Well, this thread sure took a weird turn!


----------



## DesertSlot (May 8, 2009)

Sex, food and slot cars!


----------



## gonegonzo (Jan 18, 2006)

I agree Johnny.

However it's ood to have fun with things that are unusual for most of us. Shows imagination.

Now , getting back to the trading topic.

I think it's great that we can trade here online without the hassle of e-bay etc. Many times they are too much to deal with for trading slot cars.

The only good thing is that if your a collector you might find that special find on E-Bay. Might find it here as well.

By the way , I need the doors from a 1/25th scale Revell 40 Willys Coupe kit.

Gonzo


----------



## DesertSlot (May 8, 2009)

gonegonzo said:


> I agree Johnny.
> 
> However it's ood to have fun with things that are unusual for most of us.

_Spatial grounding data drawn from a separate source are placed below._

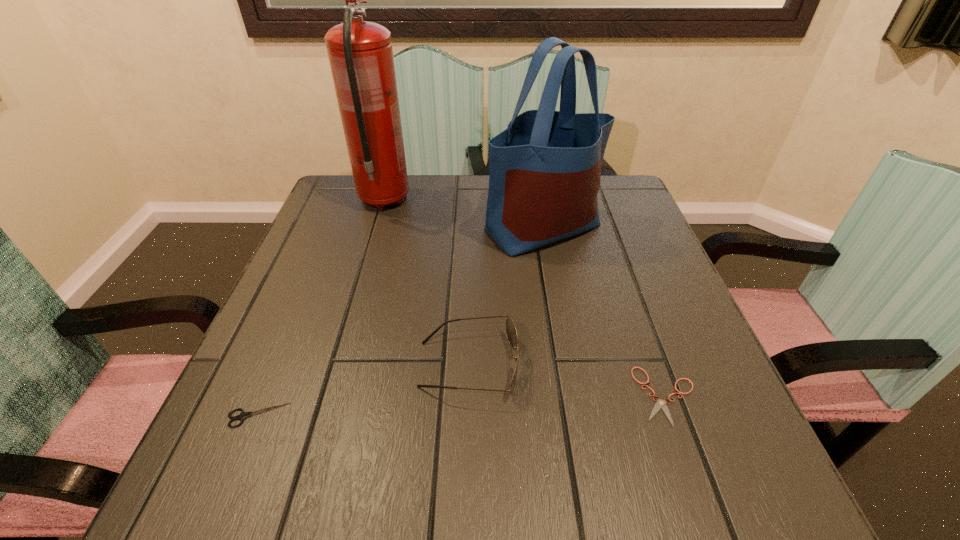 Identify the location of unoccupied position between the tallest object and the left shears. This screenshot has height=540, width=960. [x=321, y=308].

This screenshot has width=960, height=540. Find the location of `free area in between the tallest object and the handbag`. free area in between the tallest object and the handbag is located at coordinates (464, 214).

Identify the location of free spot between the third tallest object and the fire extinguisher. The image size is (960, 540). (426, 282).

Image resolution: width=960 pixels, height=540 pixels. Identify the location of free space between the right shears and the fourth tallest object. (463, 406).

Where is `free space between the third tallest object and the left shears`? The height and width of the screenshot is (540, 960). free space between the third tallest object and the left shears is located at coordinates (363, 390).

I want to click on free space between the tallest object and the shortest object, so click(x=526, y=298).

The width and height of the screenshot is (960, 540). I want to click on object identified as the third closest to the shorter shears, so click(242, 416).

This screenshot has width=960, height=540. What are the coordinates of `object that is the closest to the taller shears` in the screenshot? It's located at (511, 332).

I want to click on vacant region that satisfies the following two spatial constraints: 1. on the front-facing side of the right shears; 2. on the right side of the third shortest object, so click(x=468, y=396). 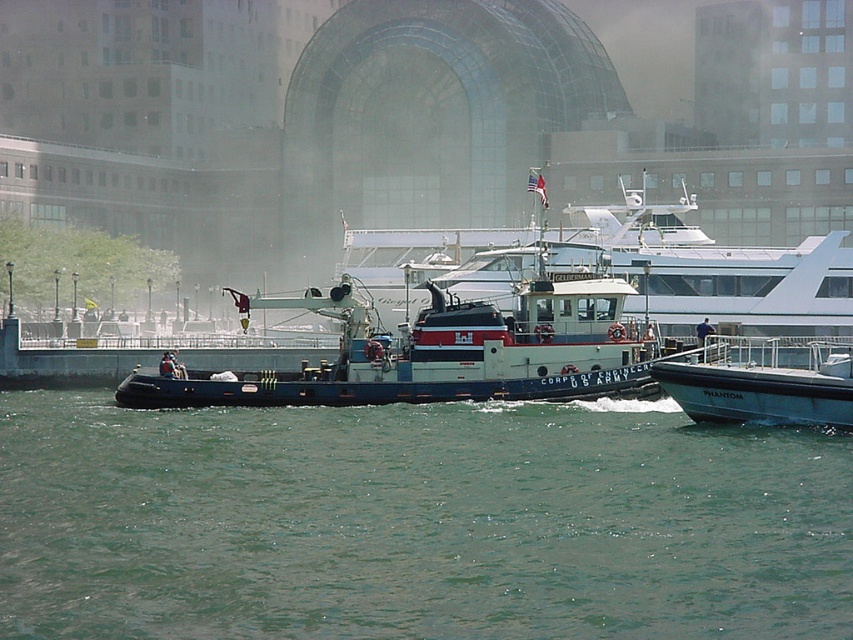 Is point (641, 259) more distant than point (695, 376)?

Yes, it is behind point (695, 376).

How much distance is there between white glossy tugboat at center and white matte boat at right?

A distance of 46.88 feet exists between white glossy tugboat at center and white matte boat at right.

Where is `white glossy tugboat at center`? white glossy tugboat at center is located at coordinates (706, 269).

The height and width of the screenshot is (640, 853). I want to click on white glossy tugboat at center, so click(706, 269).

Which of these two, greenish water at center or white matte boat at right, stands taller?

With more height is white matte boat at right.

Does greenish water at center have a greater height compared to white matte boat at right?

In fact, greenish water at center may be shorter than white matte boat at right.

Locate an element on the screen. This screenshot has width=853, height=640. greenish water at center is located at coordinates (416, 522).

Which is more to the right, blue matte tugboat at center or white matte boat at right?

white matte boat at right is more to the right.

Does blue matte tugboat at center come behind white matte boat at right?

Yes, blue matte tugboat at center is further from the viewer.

Which is behind, point (596, 305) or point (672, 371)?

The point (596, 305) is behind.

Where is `blue matte tugboat at center`? blue matte tugboat at center is located at coordinates 437,353.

Shows imagination.
> 
> ...


No sooner do we get back on topic but, the thread dies!


----------



## Bill Hall (Jan 6, 2007)

Wot?

Stay on topic...? Shirely yoo jest!

Them lil' mini hippo snausage thingies look tasty...what'll ya take in trade for one?


----------



## DesertSlot (May 8, 2009)

*Lil Mini Hippo Snausage Thingies!*



Bill Hall said:


> Wot?
> 
> Stay on topic...? Shirely yoo jest!
> 
> Them lil' mini hippo snausage thingies look tasty...what'll ya take in trade for one?

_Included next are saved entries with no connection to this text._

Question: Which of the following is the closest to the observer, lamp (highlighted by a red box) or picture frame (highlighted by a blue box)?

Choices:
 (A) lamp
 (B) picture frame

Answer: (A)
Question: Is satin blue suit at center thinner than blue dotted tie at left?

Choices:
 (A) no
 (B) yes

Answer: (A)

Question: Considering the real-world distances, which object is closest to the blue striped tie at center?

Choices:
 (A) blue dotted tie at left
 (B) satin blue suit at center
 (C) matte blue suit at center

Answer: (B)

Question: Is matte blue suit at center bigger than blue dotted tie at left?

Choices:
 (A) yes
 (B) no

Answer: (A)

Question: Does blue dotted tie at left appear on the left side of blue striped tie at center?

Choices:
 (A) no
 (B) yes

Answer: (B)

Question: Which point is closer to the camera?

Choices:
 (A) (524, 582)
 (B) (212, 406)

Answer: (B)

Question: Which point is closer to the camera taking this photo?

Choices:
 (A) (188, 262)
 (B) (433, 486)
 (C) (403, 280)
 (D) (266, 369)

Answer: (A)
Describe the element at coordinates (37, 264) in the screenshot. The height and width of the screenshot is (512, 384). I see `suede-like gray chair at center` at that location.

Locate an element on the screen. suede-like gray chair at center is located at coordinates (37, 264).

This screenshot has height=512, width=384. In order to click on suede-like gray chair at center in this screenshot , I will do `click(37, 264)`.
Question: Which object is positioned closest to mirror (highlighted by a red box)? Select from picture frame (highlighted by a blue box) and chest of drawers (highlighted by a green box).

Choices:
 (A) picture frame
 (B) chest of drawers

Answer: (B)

That's hilarious! This morning they were back! This one wanted to drive but he doesn't have a license yet. I'll take all your Shelbys and Yenkos for him.


----------



## Bill Hall (Jan 6, 2007)

hmmmmm...Greg Peckory...dont need no steenkeeng license!

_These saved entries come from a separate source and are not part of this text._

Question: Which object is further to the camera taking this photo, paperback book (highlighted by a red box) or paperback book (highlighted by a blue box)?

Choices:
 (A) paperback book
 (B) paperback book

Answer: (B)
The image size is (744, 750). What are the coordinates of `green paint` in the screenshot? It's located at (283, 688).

...probably has his own chauffeur.


----------



## DesertSlot (May 8, 2009)

Stop! My cheeks are sore! (The ones on my face) (No, wait a minute....the ones on each side of my nose, No, the ones...I give up!)


----------



## oldraceral (Dec 1, 2005)

Back to off topic...Gonzo, I just PM'd you about those doors.


----------



## fordcowboy (Dec 27, 1999)

Hey i think we need to bbq one. ok someone get a gun. lol


----------



## eastside johnny (May 13, 2008)

BBQ doors?....


----------



## DesertSlot (May 8, 2009)

BBQ one of these Lil Mini Hippo Snausage Thingies and you'll end up with free room and board compliments of Uncle Sam. I doubt they taste very good. They smell like skunks!:hat:


----------



## Bill Hall (Jan 6, 2007)

Ahhhh so .....

The American equivalent to the platypus...looks like a boar, related to a hippo, and smells like skunk...:thumbsup:

to only be served when yer mother in law visits. :tongue:

Sorry Dave... I can go like this for weeks...LOL!


----------



## DesertSlot (May 8, 2009)

Keep it up Bill. I now tell everybody that the proper name for Javelinas is Lil Mini Hippo Snausage Thingies. It's fast becoming a hit!


----------



## eastside johnny (May 13, 2008)

I can see the future.........!
It's a *BIG* race.....
*The Big Bend Desert Cup* 
presented by _Lil Mini Hippo Snausage Thingies_


----------



## slotcarman12078 (Oct 3, 2008)

DesertSlot said:


> Keep it up Bill. I now tell everybody that the proper name for Javelinas is Lil Mini Hippo Snausage Thingies. It's fast becoming a hit!


Why do i picture a SPAM sponsored Javelin every time I read this???? :tongue:


----------